● Work task
Filter the entries for the string "project". Copy each line that has it.

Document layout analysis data
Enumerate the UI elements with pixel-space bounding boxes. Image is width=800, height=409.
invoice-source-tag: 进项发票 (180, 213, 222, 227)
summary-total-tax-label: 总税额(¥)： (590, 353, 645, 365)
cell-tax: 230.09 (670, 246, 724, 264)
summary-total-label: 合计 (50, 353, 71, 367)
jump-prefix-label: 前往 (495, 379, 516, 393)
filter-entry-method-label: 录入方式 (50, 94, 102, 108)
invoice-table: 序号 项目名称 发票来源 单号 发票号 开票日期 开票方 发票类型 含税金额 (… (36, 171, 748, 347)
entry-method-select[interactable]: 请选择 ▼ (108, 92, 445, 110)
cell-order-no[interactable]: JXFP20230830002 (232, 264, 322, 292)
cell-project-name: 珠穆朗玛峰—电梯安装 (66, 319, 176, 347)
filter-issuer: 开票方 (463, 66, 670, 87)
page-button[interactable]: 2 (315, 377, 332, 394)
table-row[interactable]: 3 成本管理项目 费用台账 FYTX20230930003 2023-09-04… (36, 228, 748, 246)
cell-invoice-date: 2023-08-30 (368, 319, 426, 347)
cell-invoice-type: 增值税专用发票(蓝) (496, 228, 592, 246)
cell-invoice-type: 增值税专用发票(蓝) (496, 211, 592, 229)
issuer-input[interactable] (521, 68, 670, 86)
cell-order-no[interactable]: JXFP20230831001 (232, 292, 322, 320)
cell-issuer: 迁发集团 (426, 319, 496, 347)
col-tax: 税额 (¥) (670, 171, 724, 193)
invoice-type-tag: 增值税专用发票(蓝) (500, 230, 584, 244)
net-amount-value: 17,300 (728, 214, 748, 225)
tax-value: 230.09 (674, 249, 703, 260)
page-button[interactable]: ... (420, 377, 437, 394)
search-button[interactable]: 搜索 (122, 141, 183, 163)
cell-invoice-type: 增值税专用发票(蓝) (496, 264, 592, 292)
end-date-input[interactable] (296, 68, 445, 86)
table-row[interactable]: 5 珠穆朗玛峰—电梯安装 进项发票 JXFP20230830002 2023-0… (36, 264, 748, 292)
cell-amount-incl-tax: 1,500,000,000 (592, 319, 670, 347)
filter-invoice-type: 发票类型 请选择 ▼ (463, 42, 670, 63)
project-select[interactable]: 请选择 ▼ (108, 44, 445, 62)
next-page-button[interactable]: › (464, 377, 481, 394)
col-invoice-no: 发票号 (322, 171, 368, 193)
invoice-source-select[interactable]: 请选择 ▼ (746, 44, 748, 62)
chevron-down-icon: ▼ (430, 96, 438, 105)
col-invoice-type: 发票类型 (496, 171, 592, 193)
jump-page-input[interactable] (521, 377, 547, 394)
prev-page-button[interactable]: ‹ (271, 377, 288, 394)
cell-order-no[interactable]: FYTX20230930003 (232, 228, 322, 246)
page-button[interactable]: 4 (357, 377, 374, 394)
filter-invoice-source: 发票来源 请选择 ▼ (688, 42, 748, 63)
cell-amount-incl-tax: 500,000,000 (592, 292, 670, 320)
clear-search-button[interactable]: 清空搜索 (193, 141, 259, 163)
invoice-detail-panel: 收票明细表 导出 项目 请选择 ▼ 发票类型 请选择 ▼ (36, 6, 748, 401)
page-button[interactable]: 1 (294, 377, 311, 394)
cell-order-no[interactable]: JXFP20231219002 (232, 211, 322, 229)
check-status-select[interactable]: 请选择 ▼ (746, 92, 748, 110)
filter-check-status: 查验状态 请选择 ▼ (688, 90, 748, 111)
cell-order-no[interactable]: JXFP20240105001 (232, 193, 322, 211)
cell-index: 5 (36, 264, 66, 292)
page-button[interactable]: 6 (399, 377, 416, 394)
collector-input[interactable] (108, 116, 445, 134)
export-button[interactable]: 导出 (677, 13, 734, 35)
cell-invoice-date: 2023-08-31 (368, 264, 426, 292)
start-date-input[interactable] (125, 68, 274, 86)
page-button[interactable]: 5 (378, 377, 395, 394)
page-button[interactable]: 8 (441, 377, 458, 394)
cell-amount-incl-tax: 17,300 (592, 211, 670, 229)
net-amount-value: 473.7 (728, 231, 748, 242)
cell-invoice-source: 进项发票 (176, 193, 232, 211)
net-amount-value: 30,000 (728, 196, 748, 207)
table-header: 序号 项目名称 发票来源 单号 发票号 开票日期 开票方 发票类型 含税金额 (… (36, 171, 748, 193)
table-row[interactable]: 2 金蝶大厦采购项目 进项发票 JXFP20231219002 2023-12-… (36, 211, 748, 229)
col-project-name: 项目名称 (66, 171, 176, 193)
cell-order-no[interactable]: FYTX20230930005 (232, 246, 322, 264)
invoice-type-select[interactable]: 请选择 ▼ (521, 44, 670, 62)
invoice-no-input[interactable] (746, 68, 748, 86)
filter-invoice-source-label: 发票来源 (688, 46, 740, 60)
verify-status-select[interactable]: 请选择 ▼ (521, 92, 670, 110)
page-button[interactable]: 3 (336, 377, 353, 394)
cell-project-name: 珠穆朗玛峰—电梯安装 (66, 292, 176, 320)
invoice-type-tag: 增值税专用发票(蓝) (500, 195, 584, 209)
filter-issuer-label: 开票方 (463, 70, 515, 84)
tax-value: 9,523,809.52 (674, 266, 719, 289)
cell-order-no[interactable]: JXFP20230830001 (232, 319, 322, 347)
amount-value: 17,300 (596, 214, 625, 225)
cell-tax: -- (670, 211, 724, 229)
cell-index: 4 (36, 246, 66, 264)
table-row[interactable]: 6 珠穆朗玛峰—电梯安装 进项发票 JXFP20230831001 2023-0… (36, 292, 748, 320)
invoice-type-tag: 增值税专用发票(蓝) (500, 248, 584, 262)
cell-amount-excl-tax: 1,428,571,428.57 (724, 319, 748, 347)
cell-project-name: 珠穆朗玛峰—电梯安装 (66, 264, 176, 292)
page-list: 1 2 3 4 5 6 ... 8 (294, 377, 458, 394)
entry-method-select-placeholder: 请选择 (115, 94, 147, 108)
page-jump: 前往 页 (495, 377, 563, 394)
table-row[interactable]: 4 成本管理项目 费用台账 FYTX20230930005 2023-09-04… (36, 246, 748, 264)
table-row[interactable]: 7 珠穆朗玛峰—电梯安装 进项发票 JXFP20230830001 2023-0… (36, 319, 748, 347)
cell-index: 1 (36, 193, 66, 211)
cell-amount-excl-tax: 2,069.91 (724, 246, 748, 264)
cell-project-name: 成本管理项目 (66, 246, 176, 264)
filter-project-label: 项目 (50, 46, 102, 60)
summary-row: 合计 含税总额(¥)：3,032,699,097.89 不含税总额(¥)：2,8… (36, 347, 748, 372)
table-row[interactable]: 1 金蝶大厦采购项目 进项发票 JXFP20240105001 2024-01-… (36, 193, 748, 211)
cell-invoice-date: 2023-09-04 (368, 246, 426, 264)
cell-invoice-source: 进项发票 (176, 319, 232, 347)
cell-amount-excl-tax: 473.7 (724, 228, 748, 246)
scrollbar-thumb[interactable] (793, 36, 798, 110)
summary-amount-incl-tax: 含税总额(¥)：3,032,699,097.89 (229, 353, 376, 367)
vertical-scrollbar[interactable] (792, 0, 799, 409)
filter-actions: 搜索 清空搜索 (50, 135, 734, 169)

● Solution to the problem
cell-project-name: 珠穆朗玛峰—电梯安装 (66, 319, 176, 347)
project-select[interactable]: 请选择 ▼ (108, 44, 445, 62)
col-project-name: 项目名称 (66, 171, 176, 193)
cell-project-name: 珠穆朗玛峰—电梯安装 (66, 292, 176, 320)
cell-project-name: 珠穆朗玛峰—电梯安装 (66, 264, 176, 292)
cell-project-name: 成本管理项目 (66, 246, 176, 264)
filter-project-label: 项目 (50, 46, 102, 60)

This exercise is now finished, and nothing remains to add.